ODOT and PBOT awarded a combined $240,000 in grants for an economic and feasibility study.

PORTLAND, Ore — Getting to work by bike, car or public transit is a part of our daily lives. Drive-times can take up to, and sometimes more than, an hour just to go a few miles. 

What if there was another option to skirt the traffic and get to work on time?

Friends of Frog Ferry has been working on a plan to bring a passenger-only ferry to the Willamette River. The non-profit proposes 9 stops from Vancouver, traveling down the Columbia and connecting to the Willamette, to Oregon City. Stops would include St. John's, Swan Island, Convention Center, Salmon Springs, OMSI, OHSU, Milwaukie, Lake Oswego and Oregon City. 

"We're looking at a low-profile vessel so that we can clear those bridges. It's estimated that the passenger count will range between 100 and 149 passengers," Susan Bladholm, the founder and president of Friends of Frog Ferry said during a news conference Tuesday morning.

RELATED: Ferry from Vancouver to Portland proposed

Bladholm said the boat would be a hybrid using electric and renewable diesel. She said it would alleviate traffic congestion taking 6,000 people off the road daily during the week.

"We obviously really need to work hard to reduce greenhouse gas admissions," Bladholm said.

The time it takes to get from Vancouver to downtown Portland would be comparable to what a typical drive would take with some traffic. 

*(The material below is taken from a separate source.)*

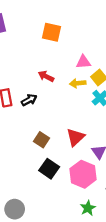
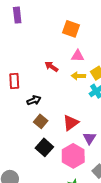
orange square: (52, 32) -> (71, 29), moved
pink triangle: (83, 62) -> (78, 56), moved
black arrow: (29, 100) -> (34, 100), moved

Bladholm believes it would take 38 minutes to ferry passengers from Vancouver to Salmon Springs going against the current and 30 minutes for a return trip. St. John's to Salmon Springs would take about 16 minutes.

"Congestion is growing every single day, we need multiple solutions to our traffic congestion problems," she said.

The ferry system is still in the planning phases. A case study report looking at ferry service models around the world was completed in the fall of 2019. A demand modeling report looking at where commuters are coming from and going was completed at the end of last year. 

Next is the operational infrastructure report and to make that happen, the Oregon Department of Transportation has granted the non-profit $200,000 to complete the study matched by a $40,000 grant by the Portland Bureau of Transportation.

"This is really an important plan because it will assess the current infrastructure we have. How many docks do we have, are our docks adequate for our needs? It will assess the current infrastructure, it will tell us what is needed, how much it's gonna cost and then how are we gonna pay for it," Bladholm said.

The cost of a daily ticket will run around $5.50 with monthly service costing $125.

Friends of Frog Ferry hopes to be operational by spring of 2023.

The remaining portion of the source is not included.